An agent exists in an environment and must interact

with it. Jason programming language offers

capabilities for modelling and programming agents,

however, doesn’t offer means for interacting with

users and environments for real-world applications.

CArtAgo, Common ARTifact infrastructure for

Agents Open environment (Ricci et al., 2006), is a

framework for programming virtual-environments

for multiagent systems that can be integrated to Jason

for permitting interacting software agents with users,

accessing devices and sharing information or services

from another application through the concept of

artifacts. An artifact is a piece of software expressed

as a Java Class that wraps a set of resources and tools

accessible to agents for interacting with its

environment (Ricci et al., 2011). Artifacts are

grouped in workspaces which could be distributed

across a set of network nodes since it’s developed in

Java; only Java communication is supported. Also,

CArtAgo framework offers GUI capabilities for

developing applications which communicating with

users but limited to Swing Java Applications.

Although the CArtAgo communication abilities are

limited, and only supported by Java Applications, it

is extensible, with the possibilities to increase its

capabilities. In Figure 1 we present a traditional

architecture including Jason agents and a CArtAgo

environment.

Figure 1: Typical Jason/CArtAgo Framework, adapted

from (Ricci et al., 2011).

2.2 SOA and Microservices

Architecture

Microservice architecture is a software design pattern

where a single application is composite of several

small, fine-granularity and loosely coupled

“business” services, each one executing in an

independent deployed process and communicating

between them with lightweight and stateless

mechanisms like HTTP and JSON data format

(Fowler and Lewis, 2017). Given that microservices

are based on web technologies, they are programming

language agnostic and omnipresent, facilitating the

integration of different platforms services and clients.

The commonly used framework for developing

microservices is REST (Representational State

Transfer), which is a communication mechanism

based on HTTP verbs like GET, POST, PUT and

DELETE for request operations to read, add, update

or delete information to services, using JSON or

XML data formats (Richardson, 2017). An example

of microservice architecture is presented in Figure 2.

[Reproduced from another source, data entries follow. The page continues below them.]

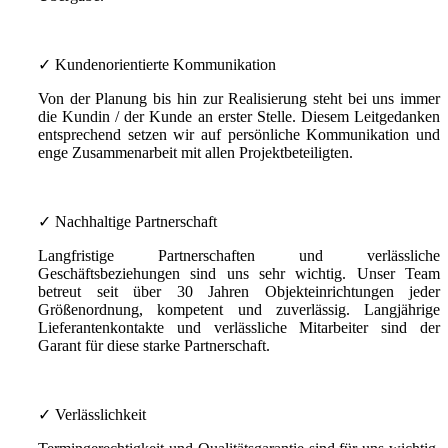
✓ Kundenorientierte Kommunikation
Von der Planung bis hin zur Realisierung steht bei uns immer
die Kundin / der Kunde an erster Stelle. Diesem Leitgedanken
entsprechend setzen wir auf persönliche Kommunikation und
enge Zusammenarbeit mit allen Projektbeteiligten.
✓ Nachhaltige Partnerschaft
Langfristige Partnerschaften und verlässliche
Geschäftsbeziehungen sind uns sehr wichtig. Unser Team
betreut seit über 30 Jahren Objekteinrichtungen jeder
Größenordnung, kompetent und zuverlässig. Langjährige
Lieferantenkontakte und verlässliche Mitarbeiter sind der
Garant für diese starke Partnerschaft.
✓ Verlässlichkeit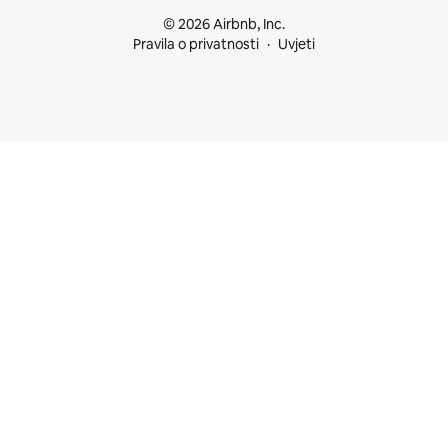
© 2026 Airbnb, Inc.
Pravila o privatnosti
Uvjeti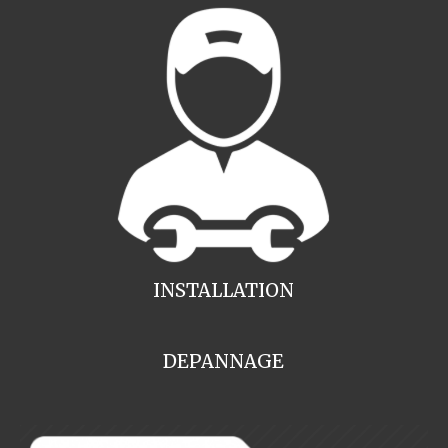
INSTALLATION
DEPANNAGE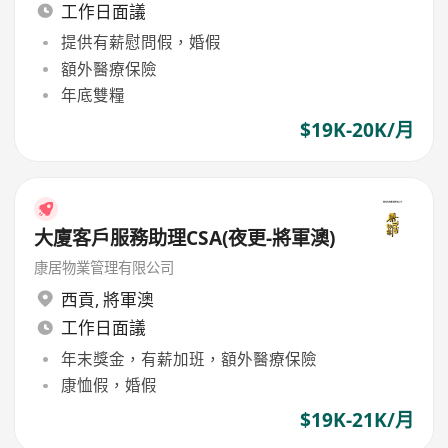
工作日面議
提供有薪慰問假，婚假
額外醫療保險
年底雙糧
$19K-20K/月
大廈客戶服務助理CSA(夜更-將軍澳)
康居物業管理有限公司
西貢
,
將軍澳
工作日面議
年末獎金，有薪加班，額外醫療保險
康恤假，婚假
$19K-21K/月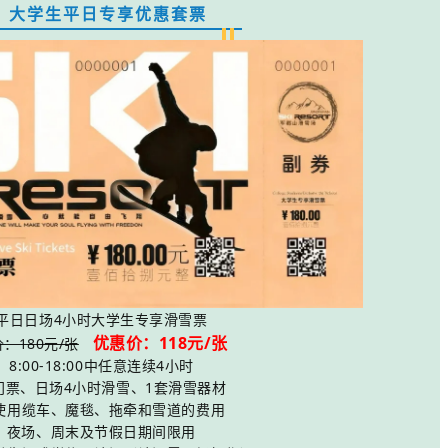
大学生平日专享优惠套票
平日日场4小时大学生专享滑雪票
优惠价：118元/张
：180元/张
8:00-18:00中任意连续4小时
门票、日场4小时滑雪、1套滑雪器材
使用缆车、魔毯、拖牵和雪道的费用
夜场、周末及节假日期间限用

Figure 2: Microservice architecture.

HAMT 2018 - Special Session on Human-centric Applications of Multi-agent Technologies

320

Microservices architecture which is based on

Domain Driven Design is a specialization of the

Service Oriented Architecture, SOA, design pattern,

used for developing Internet-based applications since

several years ago. In SOA, an application is

composed from a set of related services, having an

infrastructure in common and deployed at the same

time and normally in the same server infrastructure.

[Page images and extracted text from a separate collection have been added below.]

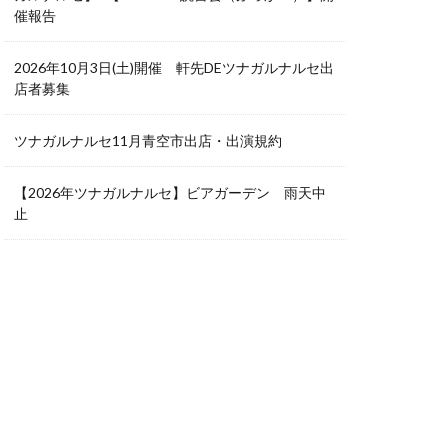
催報告
2026年10月3日(土)開催 軒先DEツナガルナルセ出
店者募集
ツナガルナルセ11月青空市出店・出演規約
【2026年ツナガルナルセ】ビアガーデン 雨天中
止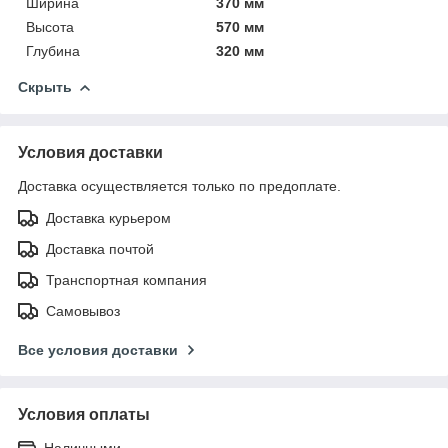
Ширина
370 мм
Высота
570 мм
Глубина
320 мм
Скрыть
Условия доставки
Доставка осуществляется только по предоплате.
Доставка курьером
Доставка почтой
Транспортная компания
Самовывоз
Все условия доставки
Условия оплаты
Наличными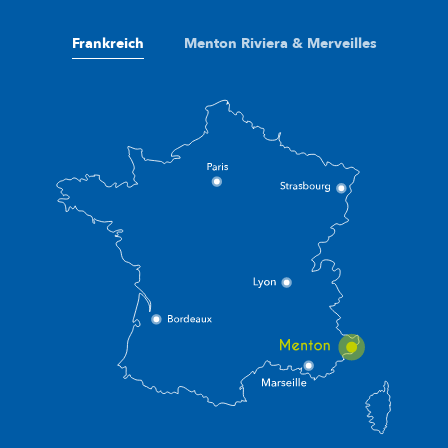
Frankreich
Menton Riviera & Merveilles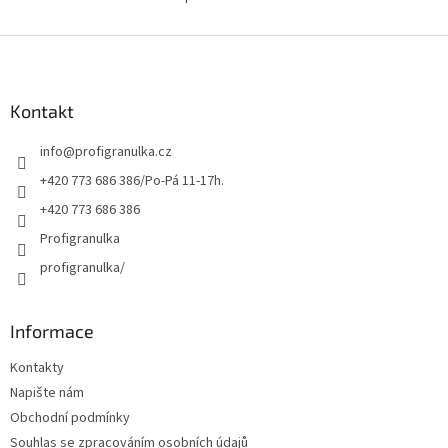
O
v
l
Z
á
á
d
p
a
a
Kontakt
c
t
í
info
@
profigranulka.cz
í
p
r
+420 773 686 386/Po-Pá 11-17h.
v
+420 773 686 386
k
y
Profigranulka
v
profigranulka/
ý
p
i
s
Informace
u
Kontakty
Napište nám
Obchodní podmínky
Souhlas se zpracováním osobních údajů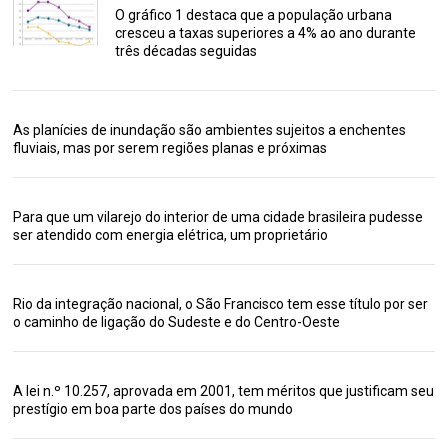
O gráfico 1 destaca que a população urbana
cresceu a taxas superiores a 4% ao ano durante
três décadas seguidas
As planícies de inundação são ambientes sujeitos a enchentes
fluviais, mas por serem regiões planas e próximas
Para que um vilarejo do interior de uma cidade brasileira pudesse
ser atendido com energia elétrica, um proprietário
Rio da integração nacional, o São Francisco tem esse título por ser
o caminho de ligação do Sudeste e do Centro-Oeste
A lei n.º 10.257, aprovada em 2001, tem méritos que justificam seu
prestígio em boa parte dos países do mundo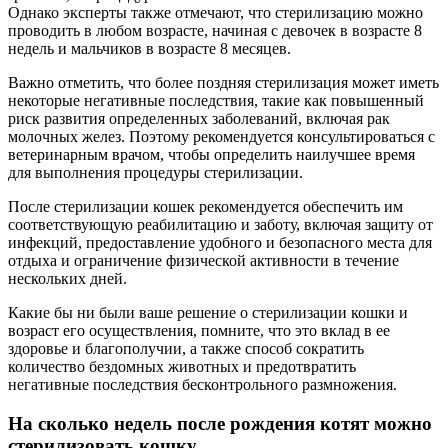
Однако эксперты также отмечают, что стерилизацию можно
проводить в любом возрасте, начиная с девочек в возрасте 8
недель и мальчиков в возрасте 8 месяцев.
Важно отметить, что более поздняя стерилизация может иметь
некоторые негативные последствия, такие как повышенный
риск развития определенных заболеваний, включая рак
молочных желез. Поэтому рекомендуется консультироваться с
ветеринарным врачом, чтобы определить наилучшее время
для выполнения процедуры стерилизации.
После стерилизации кошек рекомендуется обеспечить им
соответствующую реабилитацию и заботу, включая защиту от
инфекций, предоставление удобного и безопасного места для
отдыха и ограничение физической активности в течение
нескольких дней.
Какие бы ни были ваше решение о стерилизации кошки и
возраст его осуществления, помните, что это вклад в ее
здоровье и благополучии, а также способ сократить
количество бездомных животных и предотвратить
негативные последствия бесконтрольного размножения.
На сколько недель после рождения котят можно
стерилизовать кошку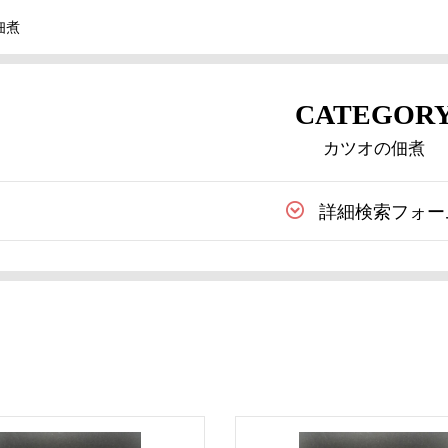
佃煮
CATEGOR
カツオの佃煮
詳細検索フォー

In other hand, microservices are loose coupling and

independent one from others, even when developed,

tested and deployed in different time and

infrastructure.

Microservices architecture has permitted to

develop applications running in a high variety of

client technologies like desktop PC applications, web

applications like mobile and wearable apps. This

independence of services and clients is possible

through the definition of a well-known API over

industry-standard protocols like HTTP.

Using a service-based architecture, given that

many kinds of devices could access and share

information, the architecture empowers and

facilitates the use of different input and output

modalities of communication by using standard and

well-proved mechanisms, improving the user

experience.

2.3 User-centric Multimodal

Framework

A multimodal interface is characterized by the use of

multiple (simultaneously or separately) human

sensory modalities supporting combined input/output

modes (Sebillo et al., 2009). Multimodal interfaces

facilitate multimodal interactions between users and

applications, enriching communication process. Most

devices have multiple modalities for input and output,

in special mobile and wearable devices, and those

possibilities could empower the communication of

software agent system and users, by permitting a

communication style used traditionally between

humans through several channels for input and output

like voice, gestures, text, images, etc.; like so

omnipresence obtained from the presence of devices

and telecommunication technologies like Internet.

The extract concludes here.